REQUIREMENT
Search the records below for "Hamer"; copy each line that has it.

Stored data entries
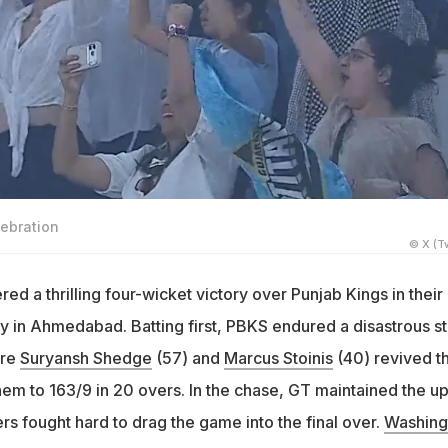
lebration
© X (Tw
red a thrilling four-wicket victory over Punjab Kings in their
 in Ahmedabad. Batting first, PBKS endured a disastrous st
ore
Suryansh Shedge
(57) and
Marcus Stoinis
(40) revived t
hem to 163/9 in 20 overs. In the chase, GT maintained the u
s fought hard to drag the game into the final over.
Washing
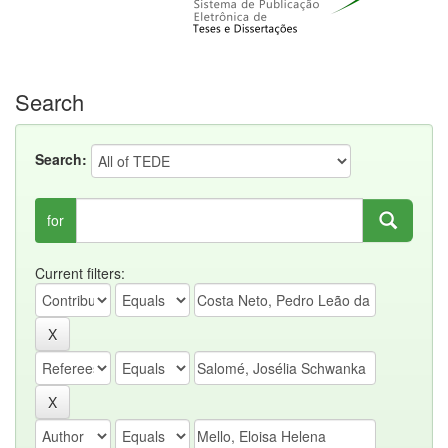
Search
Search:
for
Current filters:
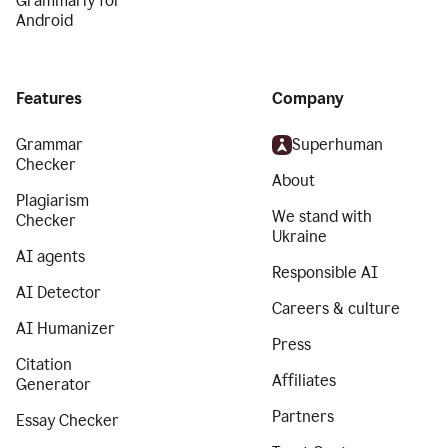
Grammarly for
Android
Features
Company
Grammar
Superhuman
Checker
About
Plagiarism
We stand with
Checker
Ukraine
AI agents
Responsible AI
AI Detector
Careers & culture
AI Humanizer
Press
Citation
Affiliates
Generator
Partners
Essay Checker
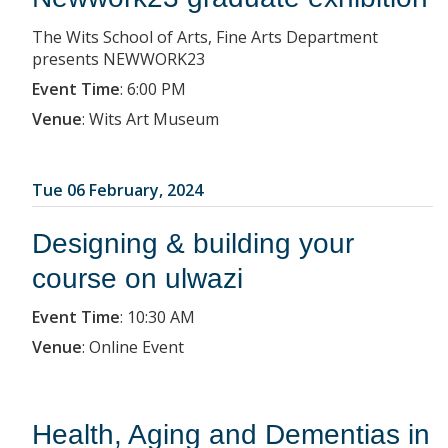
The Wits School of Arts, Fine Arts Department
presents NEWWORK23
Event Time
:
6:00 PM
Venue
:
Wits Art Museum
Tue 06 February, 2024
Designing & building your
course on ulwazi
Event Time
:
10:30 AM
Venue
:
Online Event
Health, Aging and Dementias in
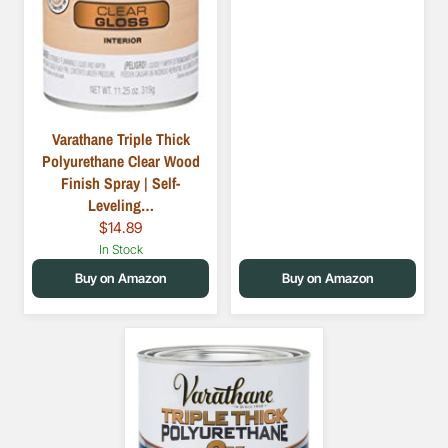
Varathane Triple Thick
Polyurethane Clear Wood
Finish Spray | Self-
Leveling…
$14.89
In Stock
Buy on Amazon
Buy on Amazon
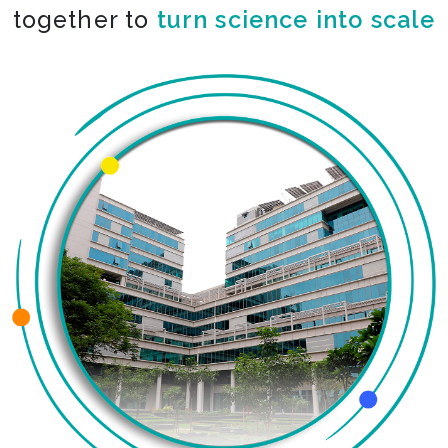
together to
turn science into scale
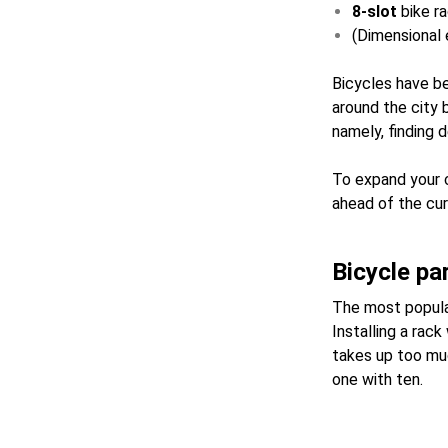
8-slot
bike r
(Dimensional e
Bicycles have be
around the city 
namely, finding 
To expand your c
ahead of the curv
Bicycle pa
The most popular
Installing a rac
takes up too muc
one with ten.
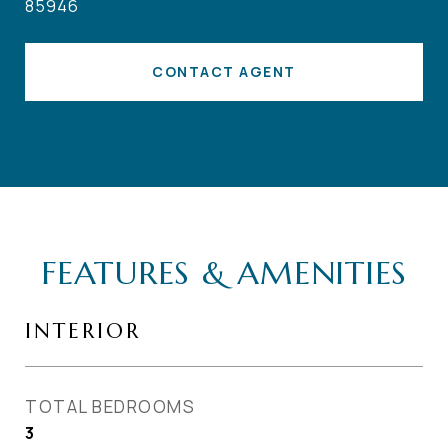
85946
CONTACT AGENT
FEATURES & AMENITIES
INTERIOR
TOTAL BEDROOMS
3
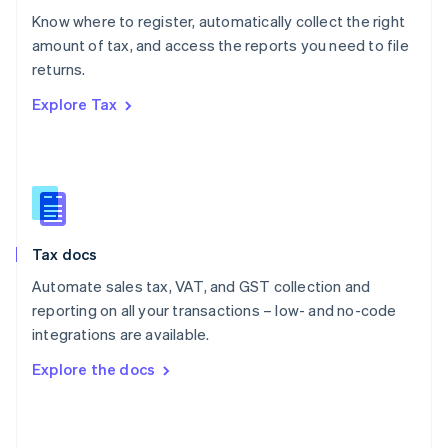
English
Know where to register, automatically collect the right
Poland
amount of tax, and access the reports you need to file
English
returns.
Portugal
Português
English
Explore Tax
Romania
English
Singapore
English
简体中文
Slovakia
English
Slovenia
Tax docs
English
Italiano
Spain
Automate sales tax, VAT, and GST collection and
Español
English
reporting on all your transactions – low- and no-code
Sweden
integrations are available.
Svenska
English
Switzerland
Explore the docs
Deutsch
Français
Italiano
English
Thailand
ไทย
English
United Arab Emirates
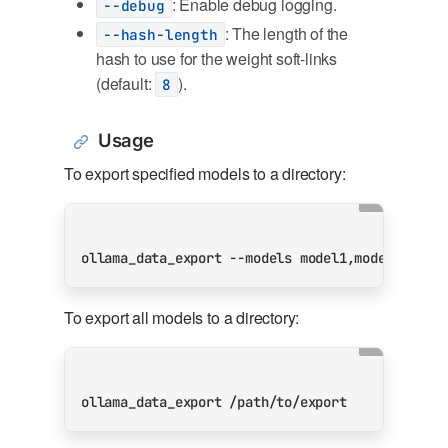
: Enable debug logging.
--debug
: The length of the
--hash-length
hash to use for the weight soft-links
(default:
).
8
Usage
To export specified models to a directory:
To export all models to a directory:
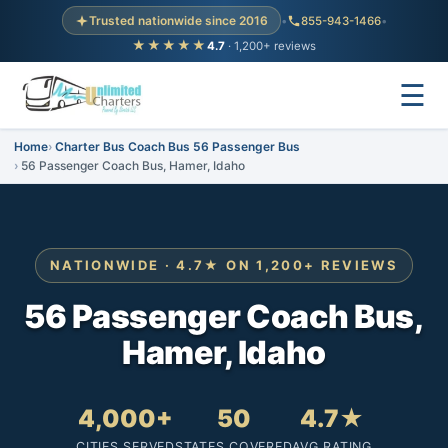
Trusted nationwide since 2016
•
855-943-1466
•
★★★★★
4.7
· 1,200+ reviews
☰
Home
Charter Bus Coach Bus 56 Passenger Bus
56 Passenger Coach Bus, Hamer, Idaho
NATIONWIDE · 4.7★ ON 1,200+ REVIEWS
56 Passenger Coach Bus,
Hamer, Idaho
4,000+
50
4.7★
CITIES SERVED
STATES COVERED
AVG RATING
==
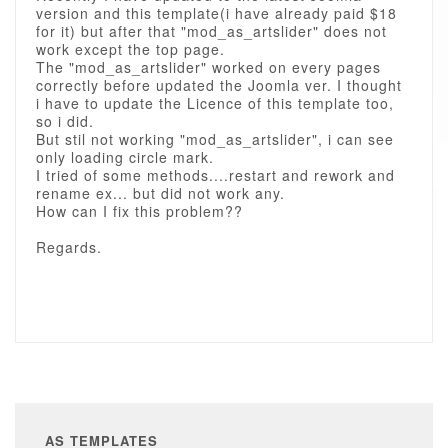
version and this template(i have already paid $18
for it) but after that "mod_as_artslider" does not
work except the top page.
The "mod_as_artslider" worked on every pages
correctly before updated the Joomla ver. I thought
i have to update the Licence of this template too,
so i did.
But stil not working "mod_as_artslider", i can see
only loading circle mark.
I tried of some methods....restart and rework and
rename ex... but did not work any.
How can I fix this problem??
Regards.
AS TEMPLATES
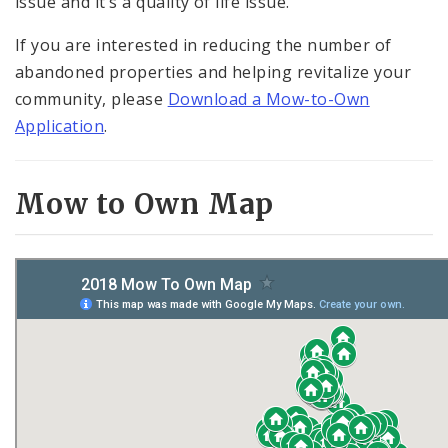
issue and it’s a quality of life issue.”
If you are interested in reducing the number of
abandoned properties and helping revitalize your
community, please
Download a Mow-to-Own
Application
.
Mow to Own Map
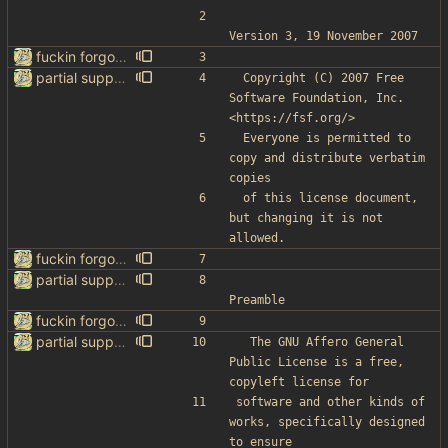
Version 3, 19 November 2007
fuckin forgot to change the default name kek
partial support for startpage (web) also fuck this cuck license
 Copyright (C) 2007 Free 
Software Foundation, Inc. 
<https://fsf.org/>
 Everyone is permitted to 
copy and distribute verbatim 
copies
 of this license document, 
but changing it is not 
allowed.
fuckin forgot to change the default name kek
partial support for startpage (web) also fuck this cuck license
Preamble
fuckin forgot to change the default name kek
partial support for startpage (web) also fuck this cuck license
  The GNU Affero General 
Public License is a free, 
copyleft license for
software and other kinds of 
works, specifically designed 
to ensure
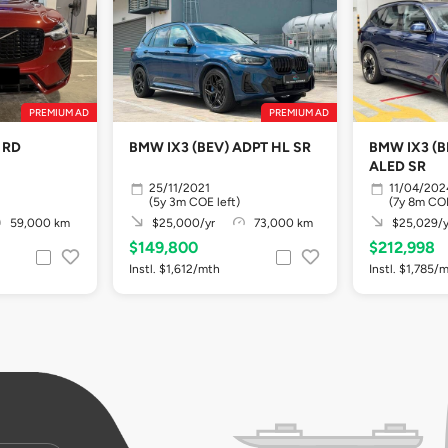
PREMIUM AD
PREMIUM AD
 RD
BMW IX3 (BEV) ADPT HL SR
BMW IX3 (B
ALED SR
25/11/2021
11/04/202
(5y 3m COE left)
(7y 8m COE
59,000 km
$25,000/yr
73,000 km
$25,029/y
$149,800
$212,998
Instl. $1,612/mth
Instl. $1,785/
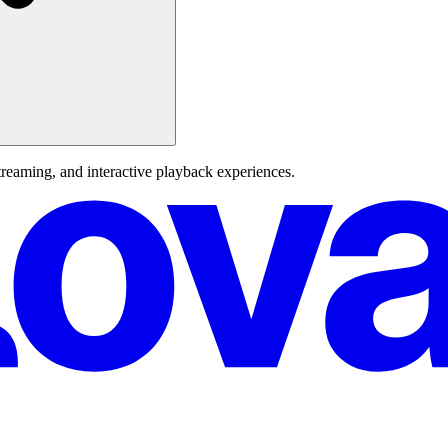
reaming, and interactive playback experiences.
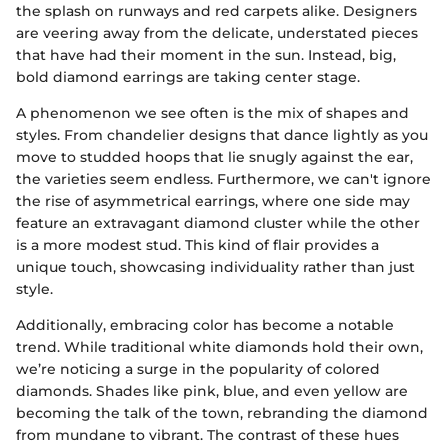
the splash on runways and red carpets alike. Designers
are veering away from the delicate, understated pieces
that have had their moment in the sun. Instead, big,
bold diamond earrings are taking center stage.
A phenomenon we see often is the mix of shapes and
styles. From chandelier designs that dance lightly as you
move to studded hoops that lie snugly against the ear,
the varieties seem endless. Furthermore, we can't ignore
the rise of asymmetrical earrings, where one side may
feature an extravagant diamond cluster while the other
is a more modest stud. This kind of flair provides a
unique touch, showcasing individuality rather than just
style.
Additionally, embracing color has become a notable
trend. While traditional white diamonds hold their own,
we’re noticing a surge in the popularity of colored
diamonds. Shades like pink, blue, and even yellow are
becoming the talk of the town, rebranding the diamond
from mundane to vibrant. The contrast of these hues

ANSWER TO THE EXERCISE
56 Passenger Coach Bus, Hamer, Idaho
Hamer, Idaho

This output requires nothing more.